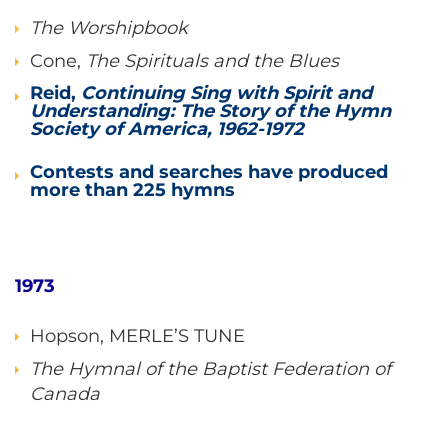
The Worshipbook
Cone,
The Spirituals and the Blues
Reid,
Continuing Sing with Spirit and
Understanding: The Story of the Hymn
Society of America, 1962-1972
Contests and searches have produced
more than 225 hymns
1973
Hopson, MERLE’S TUNE
The Hymnal of the Baptist Federation of
Canada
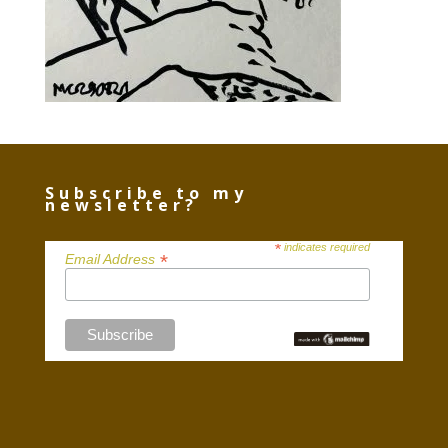
Subscribe to my
newsletter?
*
indicates required
*
Email Address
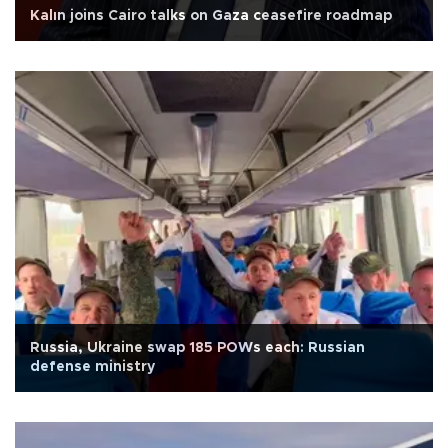
Kalın joins Cairo talks on Gaza ceasefire roadmap
Russia, Ukraine swap 185 POWs each: Russian
defense ministry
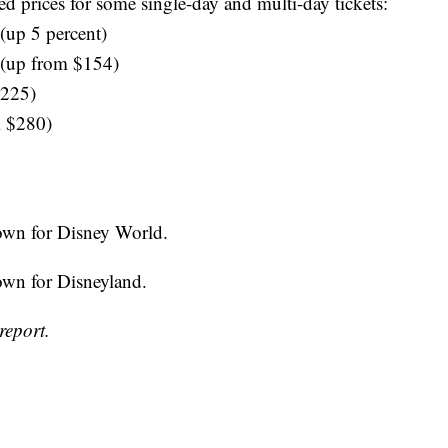
ed prices for some single-day and multi-day tickets:
(up 5 percent)
 (up from $154)
$225)
m $280)
down for Disney World.
down for Disneyland.
report.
-*-*-
--- TASK OBJECTIVE ---
In the material above, find each line containing the word "down" and copy it.

--- EXERCISE RESPONSE ---
down for Disney World.
down for Disneyland.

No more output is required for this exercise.